Reducing this vulnerability requires, among other measures, lowering structural dependence on imported fossil fuels that are exposed to geopolitical disruptions and sudden shifts in market prices. The experience of recent years has shown that when supply risks rise, the economic impact can be broad-based, affecting household purchasing power, corporate investment decisions, and the financing environment for sovereigns. Strengthening energy security is therefore closely aligned with strengthening macro-financial resilience.

In this context, accelerating the energy transition towards renewable energy is a practical response to today’s geopolitical realities. A higher share of domestically produced renewables can help ease the exposure to disruptions in international fossil-fuel markets and improve the predictability of energy costs. Countries such as Spain and Portugal, which already draw a significant share of their electricity from renewable sources, illustrate how a more diversified and home-grown energy mix can reduce sensitivity to external shocks, while supporting the broader objectives of the green transition. Following Russia’s invasion of Ukraine in 2022, the share of renewable energy in electricity consumption in the European Union (EU) increased from 41.2% to around 47.5%, reaching 56% in Spain and over 70% in Portugal in 2024. At the same time, energy intensity1 in the EU has declined in recent years, reflecting a combination of efficiency gains, structural changes in the economy, and reduced energy demand following the 2022–2023 energy price shock.

As part of our comprehensive monitoring of risks to the euro area, the ESM analyses not only near-term market and economic developments, but also longer-term structural risks.
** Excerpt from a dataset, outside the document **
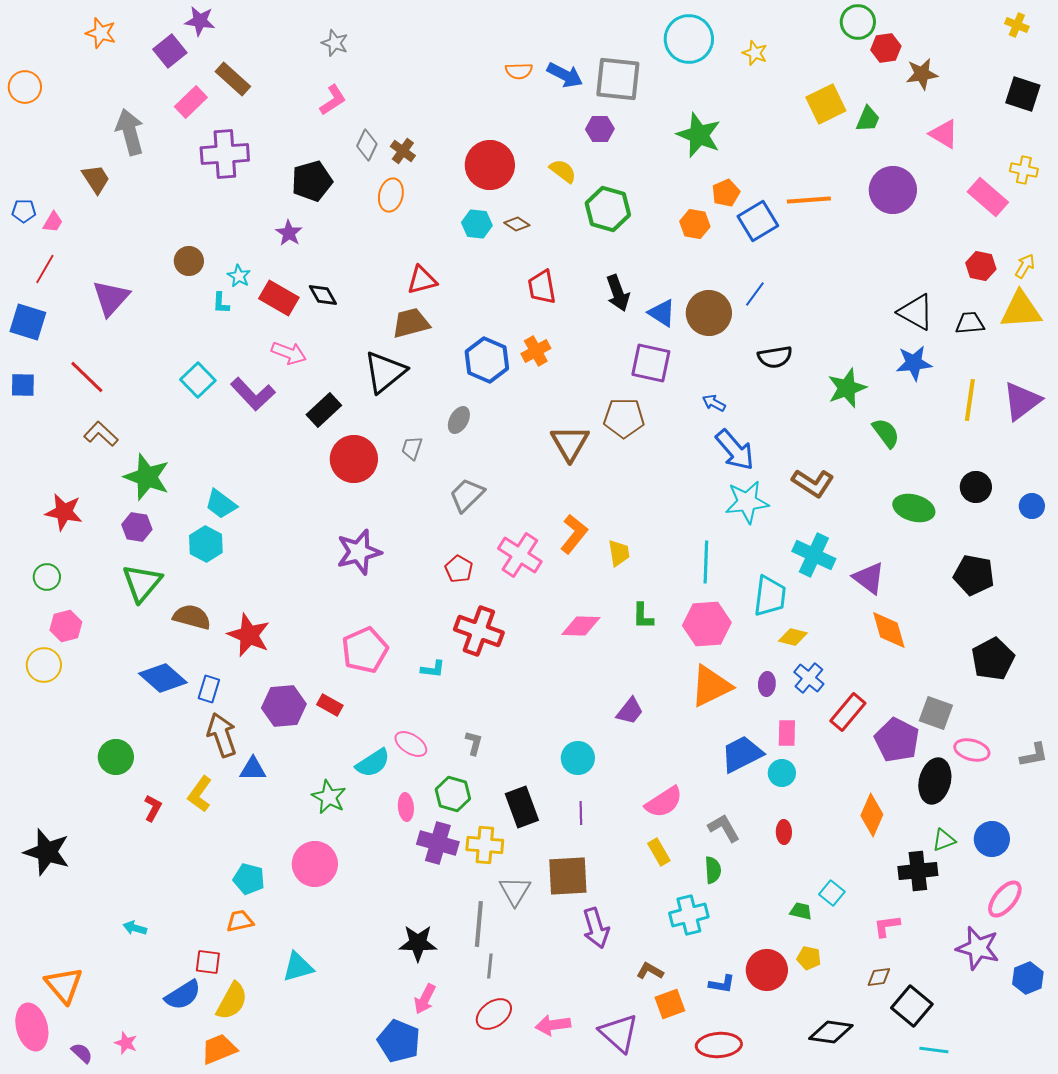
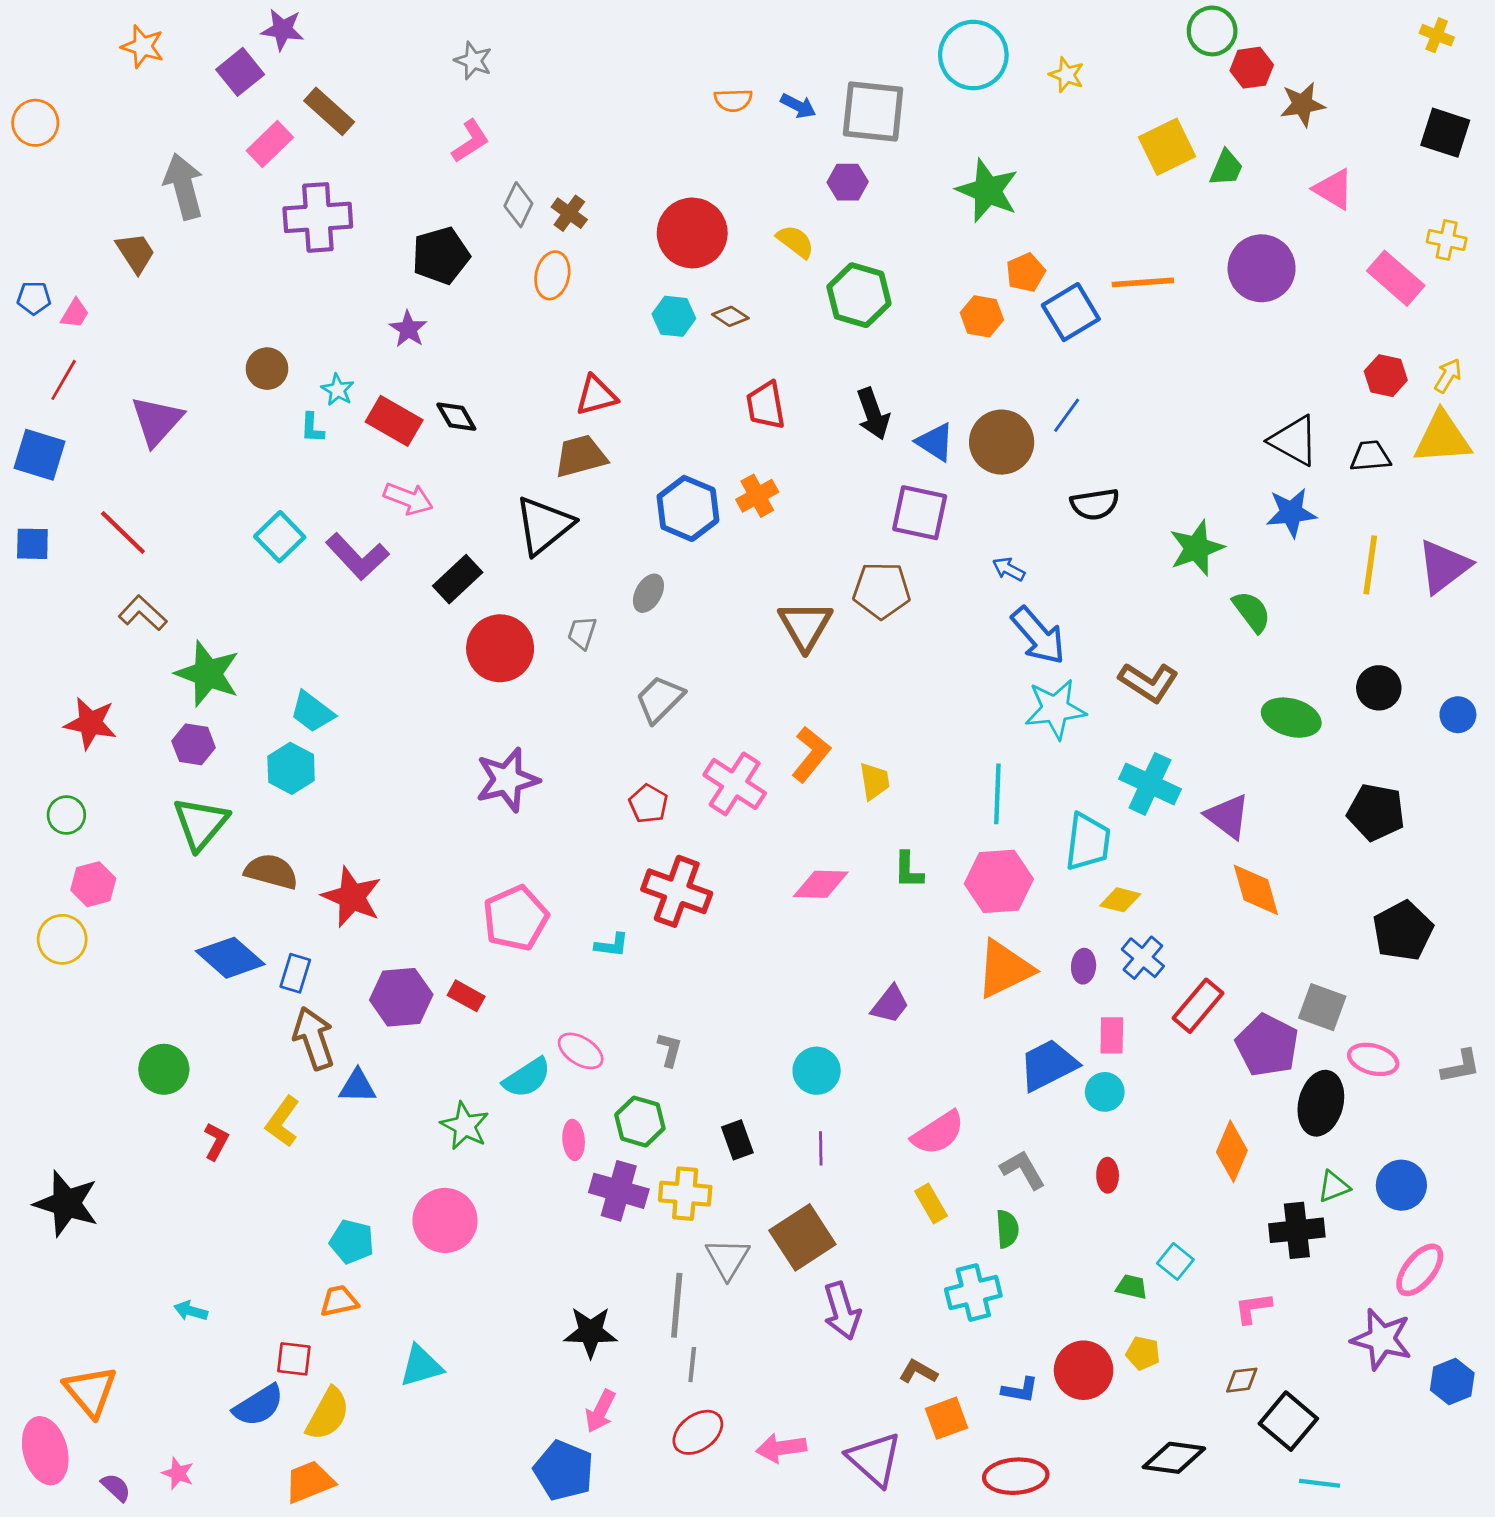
blue arrow: (565, 75) -> (798, 106), size x0.7
black rectangle: (522, 807) -> (737, 1140), size x0.7
brown square: (568, 876) -> (802, 1237), turned -30

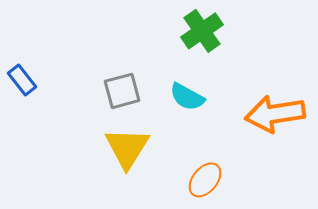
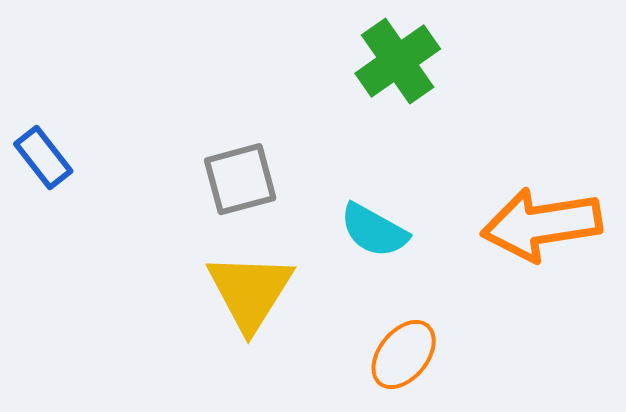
cyan semicircle: (187, 97) -> (374, 230), moved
Climate change is a key example: through both physical and transition channels, it can affect growth, public finances, and financial stability. Accordingly, the ESM has continued to expand its research and publications devoted to climate risk as highlighted in this summary report. One example of this work focuses on the macroeconomic effects of extreme weather events.2 The analysis by ESM economists shows that floods and storms can generate sizable and persistent economic shocks, particularly in regions with limited fiscal space or low insurance coverage. These findings underscore the relevance for policymakers of strengthening resilience, improving risk preparedness, and addressing protection gaps as climate-related risks become more frequent and severe.

Beyond research and analysis, the ESM also integrates ESG considerations into its own investment activities. In 2025, the ESM maintained its exposure to ESG labelled bonds, holding €7.5 billion by year end. As the ESG bond market continues to innovate and expand, the ESM aims to continue investing responsibly, engaging with credible market standards such as the United Nations (UN)-backed Principles for Responsible Investment to which it has been a signatory since 2020 and supporting the transition towards a more sustainable and inclusive economy.

In addition, the ESM prioritises transparency, rigorous risk management, and adherence to international ESG best practices within its internal operations. This includes for example ecofriendly practices and efforts to optimise the use of natural resources by closely monitoring, measuring, and reporting its environmental impact.

The following pages of this report provide an overview of our work across these areas, highlighting the progress made in integrating ESG considerations into the ESM’s activities, the challenges that remain, and the priorities guiding our approach. They reflect our commitment to supporting financial stability and sustainability in an environment of heightened uncertainty, and to contributing to a more resilient euro area economy. The ambitious goals of the Paris Accord on climate change can only be achieved with effective sustainable finance.